The Mesophere DC/OS integrated platform for data and containers is built on top of Apache Mesos. It automates rollout and production operations for both containers and data services. It can be highly effectively used to manage stateless and stateful applications as it offers the built-in automation to manage the entire lifecycle of services, including their deployment, placement, security, scalability, availability, failure recovery, and service in-place upgrades. Many of the other equivalent technologies on the market involve far less automation and require manual configuration fixes that increase overhead, depend on the skill level of the implementation team, and can be challenging to maintain when employees leave an organization.

DC/OS and Stateful Applications

DC/OS can be used to manage stateless and stateful applications, but can be particularly helpful when it comes to running stateful applications and working around the challenges listed above. In particular, DC/OS simplifies storage management for popular distributed data services, including distributed database Apache Cassandra.
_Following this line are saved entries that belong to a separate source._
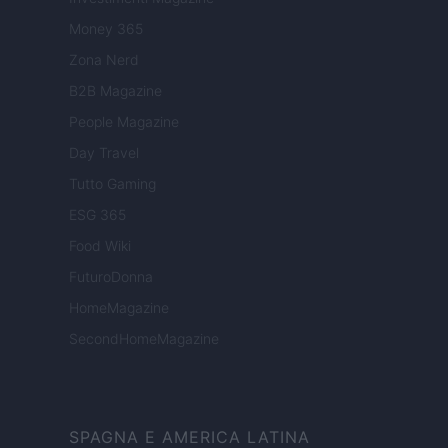
Money 365
Zona Nerd
B2B Magazine
People Magazine
Day Travel
Tutto Gaming
ESG 365
Food Wiki
FuturoDonna
HomeMagazine
SecondHomeMagazine
SPAGNA E AMERICA LATINA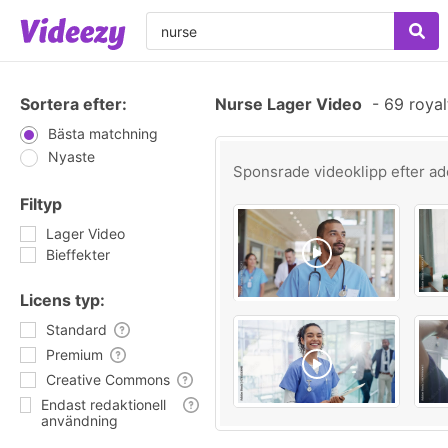
Sortera efter:
Nurse Lager Video
-
69 royal
Bästa matchning
Nyaste
Sponsrade videoklipp efter
ad
Filtyp
Lager Video
Bieffekter
Licens typ:
Standard
Premium
Creative Commons
Endast redaktionell
användning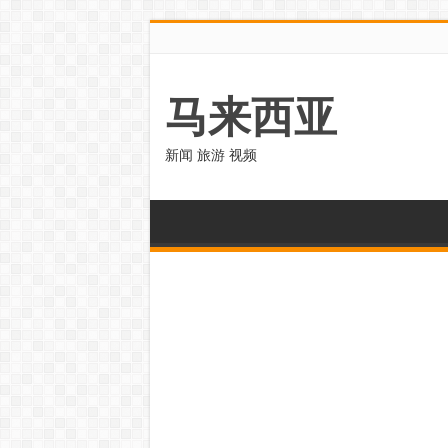
马来西亚
新闻 旅游 视频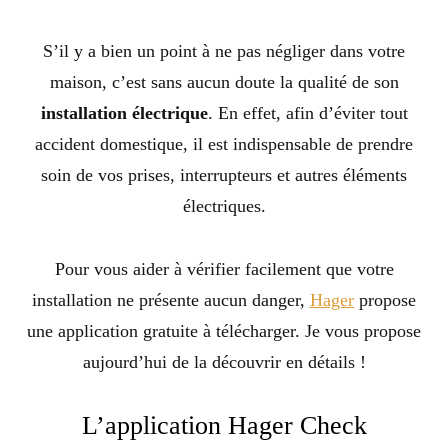
S’il y a bien un point à ne pas négliger dans votre
maison, c’est sans aucun doute la qualité de son
installation électrique
. En effet, afin d’éviter tout
accident domestique, il est indispensable de prendre
soin de vos prises, interrupteurs et autres éléments
électriques.
Pour vous aider à vérifier facilement que votre
installation ne présente aucun danger,
Hager
propose
une application gratuite à télécharger. Je vous propose
aujourd’hui de la découvrir en détails !
L’application Hager Check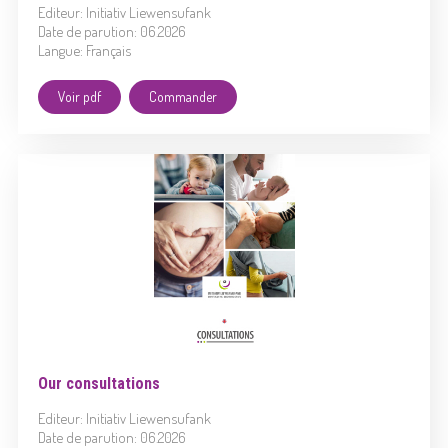
Editeur: Initiativ Liewensufank
Date de parution: 06.2026
Langue: Français
Voir pdf
Commander
Our consultations
Editeur: Initiativ Liewensufank
Date de parution: 06.2026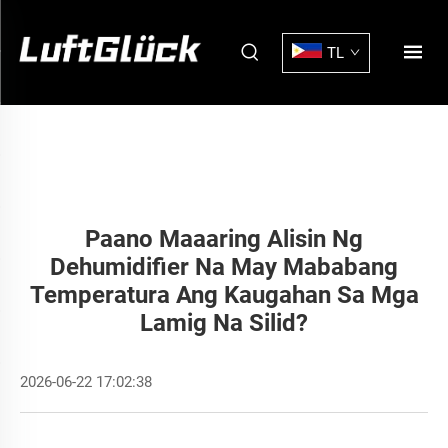
TL
Paano Maaaring Alisin Ng
Dehumidifier Na May Mababang
Temperatura Ang Kaugahan Sa Mga
Lamig Na Silid?
2026-06-22 17:02:38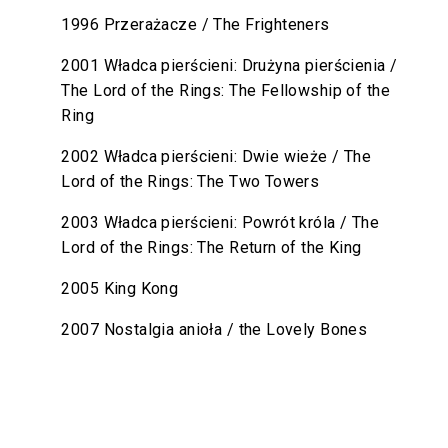
1996 Przerażacze / The Frighteners
2001 Władca pierścieni: Drużyna pierścienia /
The Lord of the Rings: The Fellowship of the
Ring
2002 Władca pierścieni: Dwie wieże / The
Lord of the Rings: The Two Towers
2003 Władca pierścieni: Powrót króla / The
Lord of the Rings: The Return of the King
2005 King Kong
2007 Nostalgia anioła / the Lovely Bones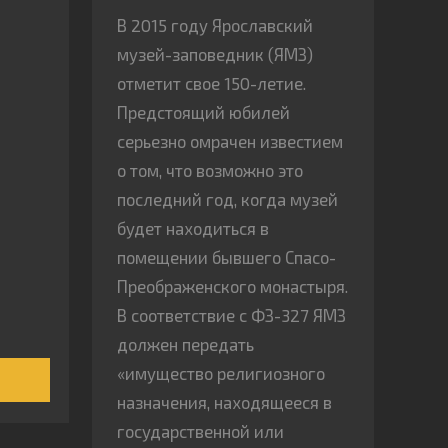
В 2015 году Ярославский
музей-заповедник (ЯМЗ)
отметит свое 150-летие.
Предстоящий юбилей
серьезно омрачен известием
о том, что возможно это
последний год, когда музей
будет находиться в
помещении бывшего Спасо-
Преображенского монастыря.
В соответствие с ФЗ-327 ЯМЗ
должен передать
«имущество религиозного
назначения, находящееся в
государственной или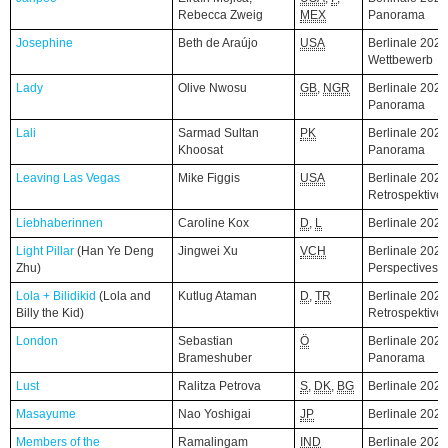
Rebecca Zweig
MEX
Panorama
Josephine
Josephine
Beth de Araújo
USA
Berlinale 2026
Wettbewerb
Lady
Lady
Olive Nwosu
GB
,
NGR
Berlinale 2026
Panorama
Lali
Lali
Sarmad Sultan
PK
Berlinale 2026
Khoosat
Panorama
Leaving Las Vegas
Leaving Las Vegas
Mike Figgis
USA
Berlinale 2026
Retrospektive
Liebhaberinnen
Liebhaberinnen
Caroline Kox
D
,
L
Berlinale 202
Light Pillar
Light Pillar
(Han Ye Deng
(Han Ye Deng
Jingwei Xu
VCH
Berlinale 2026
Zhu)
Zhu)
Perspectives
Lola + Bilidikid
Lola + Bilidikid
(Lola and
(Lola and
Kutlug Ataman
D
,
TR
Berlinale 2026
Billy the Kid)
Billy the Kid)
Retrospektive
London
London
Sebastian
Ö
Berlinale 2026
Brameshuber
Panorama
Lust
Lust
Ralitza Petrova
S
,
DK
,
BG
Berlinale 202
Masayume
Masayume
Nao Yoshigai
JP
Berlinale 202
Members of the
Members of the
Ramalingam
IND
Berlinale 202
Mesophere DC/OS offers options for both local persistent storage and external volumes that data services might require. Local storage is “local” to the node inside the cluster and tends to be the storage resident within the machine i.e. internal disks, which can be partitioned for particular services and tend to provide the best performance and data isolation capabilities. However, the downside is that it binds the service or container to just one node. However, distributed services such as nosql databases tend to work well within this model.
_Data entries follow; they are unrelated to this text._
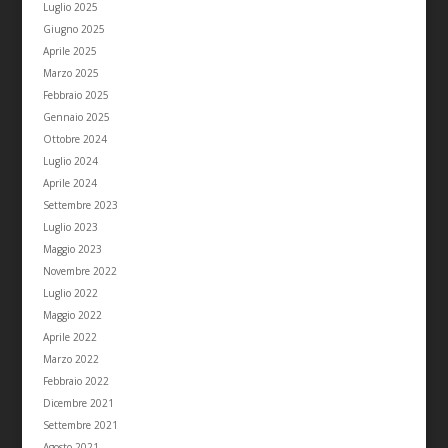
Luglio 2025
Giugno 2025
Aprile 2025
Marzo 2025
Febbraio 2025
Gennaio 2025
Ottobre 2024
Luglio 2024
Aprile 2024
Settembre 2023
Luglio 2023
Maggio 2023
Novembre 2022
Luglio 2022
Maggio 2022
Aprile 2022
Marzo 2022
Febbraio 2022
Dicembre 2021
Settembre 2021
Agosto 2021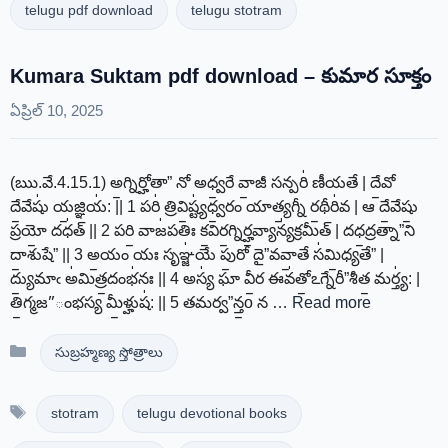
telugu pdf download
telugu stotram
Kumara Suktam pdf download – కుమార సూక్తం
ఏప్రిల్ 10, 2025
(ఋ.వే.4.15.1) అ॒గ్నిర్హోతా” నో అధ్వ॒రే వా॒జీ సన్పరి॑ ణీయతే | దే॒వో
దే॒వేషు॑ య॒జ్ఞియ॑: || 1 పరి॑ త్రివి॒ష్ట్య॑ధ్వ॒రం యాత్య॒గ్నీ ర॒థీరి॑వ | ఆ దే॒వేషు॒
ప్రయో॒ దధ॑త్ || 2 పరి॒ వాజ॑పతిః క॒విర॒గ్నిర్హ॒వ్యాన్య॑క్రమీత్ | దధ॒ద్రత్నా”ని
దా॒శుషే” || 3 అ॒యం యః సృఞ్జ॑యే పు॒రో దై”వవా॒తే స॑మి॒ధ్యతే” |
ద్యు॒మాఁ అ॑మిత్ర॒దంభ॑నః || 4 అస్య॑ ఘా వీ॒ర ఈవ॑తో॒ఽగ్నేరీ”శీత॒ మర్త్య॑: |
తి॒గ్మజ”ంభస్య మీ॒ళ్హుష॑: || 5 తమర్వ”న్త॒o న …
Read more
Categories
సుబ్రహ్మణ్య స్తోత్రాలు
Tags
stotram
telugu devotional books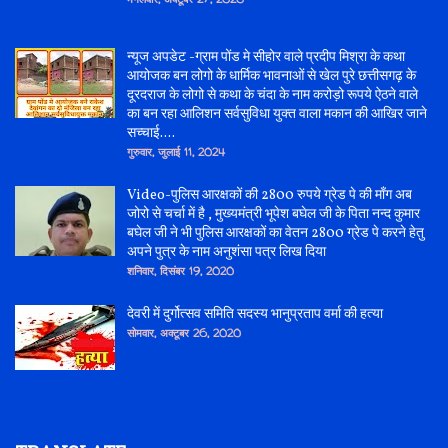
न्यूज अपडेट -ग्राम पोंड मे सीहोर वाले प्रदीप मिश्रा के कथा
आयोजक बन लोगो के धार्मिक भावनाओं से खेल पुरे छत्तीसगढ़ के
दूरदराज के लोगो से कथा के चंदा के नाम करोड़ो रूपये ऐठने वाले
का बन रहा आलिशन सर्वसुविधा युक्त वाला मकान की आखिर जाने
सच्चाई....
गुरुवार, जुलाई 11, 2024
Video-पुलिस आरक्षकों की 2800 रुपये ग्रेड पे की माँग अब
जोरो से चर्चा में है , मुख्यमंत्री भूपेश बघेल जी के पिता नन्द कुमार
बघेल जी ने भी पुलिस आरक्षकों का वेतन 2800 ग्रेड पे करने हेतु
अपने पुत्र के नाम अनुशंसा पत्र लिख दिया
शनिवार, दिसंबर 19, 2020
देवरी में दुर्गोत्सव समिति सदस्य भानुप्रताप वर्मा की हत्या
सोमवार, अक्टूबर 26, 2020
Meanwhile external volumes tend to be attached to the container service over the network and are able to take on multiple different forms. This makes them well suited to the broadest type of applicability, as the container and storage are separated allowing containers to move freely around the cluster. Various cloud providers have storage services that fall within the external volume category, such as Amazon’s EBS or S3; plus distributed filesystems, including Gluster, HDFS, or NFS; or storage fabrics, including Ceph, Portworx, Quobyte and others.

Running at Scale

Mesosphere DC/OS is noted within the industry for running microservices at scale in production. Its App Ecosystem contains over 100 services, many of which are open source. Mesosphere DC/OS is the only platform that includes supported offerings for data services. It also offers a broad range of capabilities, options and freedom of selection for bringing stateful services to the containerized data center.